Limitations of Prior Work: Adversarial training is computationally expensive, and a significant gap remains between clean and perturbed performance, especially when facing stronger or unseen attacks. On the other hand, existing test-time defense solutions come with their own costs: adversarial purification requires an auxiliary generative/diffusion model for denoising; randomized smoothing (RS) demands a large number of noise-perturbed evaluations to average; recent test-time transformation (TTT) methods (such as TPT/R-TPT/MTA) require optimizing additional prompt tokens for each sample or generating and aggregating multiple augmented views. These approaches incur high inference overhead, often require extra models, struggle to scale to strong attacks, and sometimes even compromise clean accuracy.

Key Challenge: There is a stark trade-off between robustness improvements and computational/engineering costs, requiring heavy investment either on the training side (AT) or the inference side (such as multi-view or model-heavy TTT). Furthermore, most of these methods lack theoretical guarantees, leaving it unclear when such transformations might fail.

Goal: To design a training-free, auxiliary-model-free, and virtually zero-overhead test-time defense that generalizes across image classifiers, zero-shot CLIP, and LVLMs, with provable effectiveness in binary classification.

Key Insight: The authors adopt an Energy-Based Model (EBM) perspective: adversarial perturbations essentially push samples off the natural data manifold, corresponding to high energy. The Joint Energy-based Model (JEM) has shown that a standard softmax classifier can inherently be interpreted as an EBM, where logits directly represent energy. Accordingly, "pulling samples back to the manifold" is equivalent to "minimizing the energy." The energy gradient can be directly obtained from the existing classifier/encoder without any additional training.

Core Idea: Instead of expensive adversarial training or multi-view TTT, a lightweight transformation is used—performing a few steps of gradient descent to minimize input energy within an \(\epsilon\)-ball—to push adversarial samples back to the correct classification region during test-time.

Method¶

Overall Architecture¶

The input to ET3 (Energy-guided Test-Time Transformation) is an (potentially attacked) image \(x\) and a pre-trained model \(f_\theta\) (classifier or vision encoder) to be defended. The output is a refined image \(\tilde x = x + z\), where the perturbation \(z\) is constrained within an \(\ell_2\) ball of radius \(\epsilon\). The overall pipeline consists of only three steps: ① The output logits of \(f_\theta\) are used to define the energy \(E(x)\) via LogSumExp; ② Starting from \(x\), \(T\) steps of projected gradient descent along \(-\nabla_x E\) are performed to obtain \(\tilde x\) with lower energy (closer to the manifold); ③ The refined \(\tilde x\) is fed back to the original model for classification, or its internal representation from the CLIP vision encoder is directly forwarded to the downstream LVLM.

The key is that ET3 does not modify the VLM itself: the optimization minimizes energy solely on the vision encoder (CLIP).
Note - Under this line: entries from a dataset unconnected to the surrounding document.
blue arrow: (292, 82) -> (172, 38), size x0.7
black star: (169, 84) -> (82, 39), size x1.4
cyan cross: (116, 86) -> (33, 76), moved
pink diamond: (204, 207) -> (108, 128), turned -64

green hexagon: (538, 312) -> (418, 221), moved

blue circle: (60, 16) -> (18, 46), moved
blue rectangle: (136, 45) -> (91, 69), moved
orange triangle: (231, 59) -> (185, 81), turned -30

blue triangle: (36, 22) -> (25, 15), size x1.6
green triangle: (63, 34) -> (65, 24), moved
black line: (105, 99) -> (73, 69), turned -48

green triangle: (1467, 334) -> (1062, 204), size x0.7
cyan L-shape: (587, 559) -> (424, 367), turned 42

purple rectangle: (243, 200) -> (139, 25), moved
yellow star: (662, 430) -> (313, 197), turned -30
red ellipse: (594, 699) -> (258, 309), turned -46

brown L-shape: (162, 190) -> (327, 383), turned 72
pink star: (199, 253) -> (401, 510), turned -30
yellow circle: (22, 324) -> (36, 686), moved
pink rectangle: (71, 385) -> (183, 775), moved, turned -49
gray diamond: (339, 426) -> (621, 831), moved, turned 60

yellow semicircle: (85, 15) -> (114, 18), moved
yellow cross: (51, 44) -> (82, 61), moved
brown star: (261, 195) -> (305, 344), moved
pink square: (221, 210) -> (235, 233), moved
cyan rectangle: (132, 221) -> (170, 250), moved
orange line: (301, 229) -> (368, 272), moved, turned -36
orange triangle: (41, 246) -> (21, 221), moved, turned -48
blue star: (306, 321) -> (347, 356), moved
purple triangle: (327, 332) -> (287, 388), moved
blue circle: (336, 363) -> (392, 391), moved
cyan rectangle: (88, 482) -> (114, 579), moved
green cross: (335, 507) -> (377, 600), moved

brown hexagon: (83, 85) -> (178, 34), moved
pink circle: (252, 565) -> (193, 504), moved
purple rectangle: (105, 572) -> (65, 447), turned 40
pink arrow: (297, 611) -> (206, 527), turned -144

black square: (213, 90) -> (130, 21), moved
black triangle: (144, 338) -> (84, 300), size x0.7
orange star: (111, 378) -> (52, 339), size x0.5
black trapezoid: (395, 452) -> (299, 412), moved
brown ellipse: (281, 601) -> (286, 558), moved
The subsequent language generation of LLaVA remains unchanged after receiving the visual embeddings of \(\tilde x\) through the projection layer. Consequently, an image "purified" on CLIP can transfer its robustness to any LVLM that reuses the encoder, requiring only single-step optimization and introducing almost no inference latency.

%%{init: {'flowchart': {'rankSpacing': 24, 'nodeSpacing': 28, 'padding': 6, 'wrappingWidth': 400}}}%%
flowchart TD
    A["Input Image x<br/>(potentially attacked)"] --> B["Energy Definition<br/>Negative LogSumExp of logits = E(x)"]
    B --> C["ET3 Energy Minimization Transformation<br/>T-step PGD within ε-ball<br/>Obtaining x̃ = x + z"]
    C -->|Classification / CLIP Zero-Shot| D["Original Model Predicts x̃ Directly"]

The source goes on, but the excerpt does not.